И всё-таки та вила, ставшая музой черногорского поэта, не могла, видимо, полностью изменить своей природе. Она не удержалась, проявила коварство, желая, видимо, удостовериться самой и доказать миру, что самый нравственно крепкий чернец в первую очередь человек. Только колдовство вещуньи сказалось на Петре Негоше не сразу.  Не было подходящего места и подходящих лиц.  Правитель страны был удалён от мира и углублён в творческую работу. Не станем ему мешать. Спустимся с горной гряды не Цетиньское поле, навестим  местоблюстителя Митрополита Черногории.
   

Глава VII. Коварство горной вилы

Оставшись без руководителя, Дмитрий Каракорич-Рус становится на несколько недель неофициальным хранителем Государственной печати.  И тут с новой силой, пользуясь отсутствием крутого господаря,  раздаются голоса недоброжелателей, напоминая о его неудачах. Дескать,  изгубил два  острова в Шкодренском озере,   потерял целый отряд  обученных солдат  у Подгорицы, а хлебную долину стране так и не вернул.
Наперснику Негоша больно это слышать. Он был свидетелем кровавого сражения за  остров Лесандру.  Накануне туда прибыл господарь с личной охраной, секретарём и младшим братом. Албанские турки, накопив   превосходящие силы на своём берегу озера,  высадились  с лодок перед  песчаным редутом, наспех возведённым небольшим отрядом солдат Его Высокопреосвященства. Атаке предшествовал обстрел защитников укрепления с десантных лодок из карронад.   Один из новобранцев, узнав возвышающего над всеми  митрополита, который только в церкви надевал ризы, бросился к нему за благословением и попал под турецкое ядро. Другое ядро взрывает песок у ног Негоша.  Митрополит  и его секретарь легко ранены, брат владыки сражён наповал.  Осколки чугуна и свинцовая картечь из жеверданов осыпали черногорцев. Никого из них не пощадил горячий металл. Когда убитых оказалось больше, чем раненых, последние оставили остров. Не клочок каменистой земли, а рыбные ловли жалко было оставлять врагам.

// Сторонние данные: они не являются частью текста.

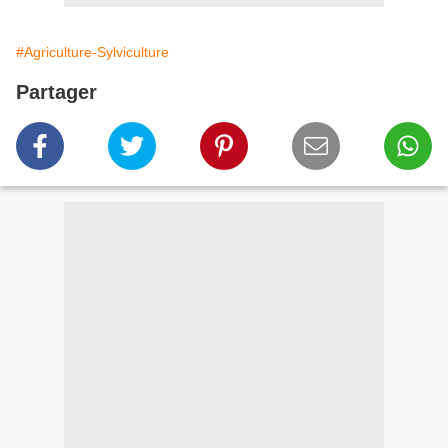
#Agriculture-Sylviculture
Partager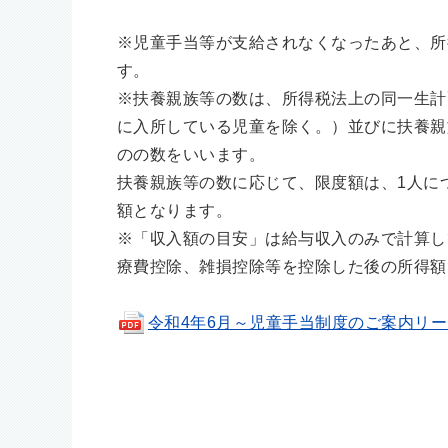
※児童手当等が支給されなくなったあと、所
す。
※扶養親族等の数は、所得税法上の同一生計
に入所している児童を除く。）並びに扶養親
のの数をいいます。
扶養親族等の数に応じて、限度額は、1人に
額となります。
※「収入額の目安」は給与収入のみで計算し
療費控除、雑損控除等を控除した後の所得額
令和4年6月～児童手当制度のご案内リーフレッ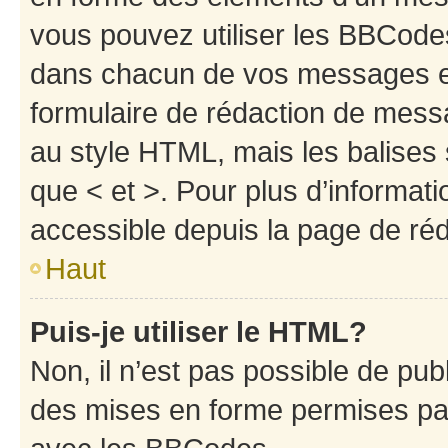
vous pouvez utiliser les BBCode
dans chacun de vos messages en 
formulaire de rédaction de mess
au style HTML, mais les balises s
que < et >. Pour plus d’informat
accessible depuis la page de ré
Haut
Puis-je utiliser le HTML?
Non, il n’est pas possible de pu
des mises en forme permises pa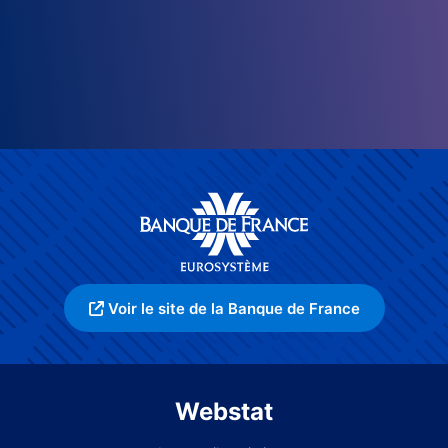
Voir le site de la Banque de France
Webstat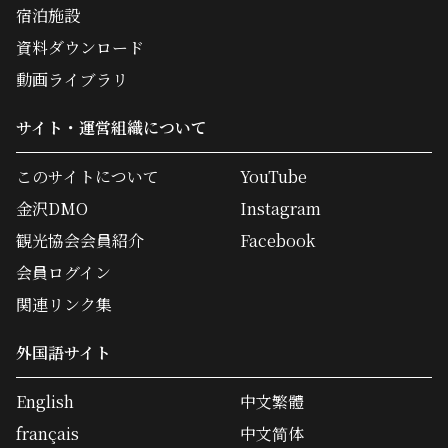
宿泊施設
資料ダウンロード
動画ライブラリ
サイト・運営組織について
このサイトについて
YouTube
金沢DMO
Instagram
観光協会会員紹介
Facebook
会員ログイン
関連リンク集
外国語サイト
English
中文繁體
français
中文简体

Но уходили, зная что вернутся…
Недруги не вспоминают дипломатическую победу господаря, когда он  убедил визиря, во избежание лишних проблем для Стамбула, отказаться от захвата земель, остающихся под контролем правительства Черногории. Пытаются принизить торжество   боевого крещения регулярной армии Црной Горы в бою у Грахово. Здесь Негош проявил талант полководца. Искусным маневром он воспрепятствовал соединению  турок из Албании и Герцеговины, затем выбрал удачную позицию для своего 4-тысячного отряда. Имея перед собой трёхкратно превосходящего противника, черногорцы потеряли всего 11 человек убитыми и 20 ранеными. На поле боя турки оставили несколько сотен трупов. Смущало, что подданные православного господаря, верные дедовской традиции, бросились в атаку, навесив на себя головы турок, отрезанные в  стычках. Владыка разводил руками:  «Что поделаешь, я просвещённый государь варваров, хотя в глазах Европы  сам варвар не меньший».

Патриотов Черногории обнадёживает очевидное: при  беззаветной любви простых людей к своему политическому лидеру и барду, оппозиция начинаниям великого преобразователя  не имеет в стране простора и достаточно сторонников.

Все годы правления Петра II Негоша Дмитрий Каракорич-Рус  находился или при своём господине и друге или покидал его, выполняя государственные поручения.  Знающий, энергичный секретарь, способный один заменить  ведомство иностранных дел, часто  выезжал для официальных и личных встреч  то в Белград, то в Загреб, то в Любляну. Не раз тайная австрийская полиция отмечала его появление в далматинском Задаре. Официальная хроника отмечала его появление в Стамбуле, Вене и Санкт-Петербурге.   Для  патриотов Црной Горы будущее вырисовывалось оптимистическим.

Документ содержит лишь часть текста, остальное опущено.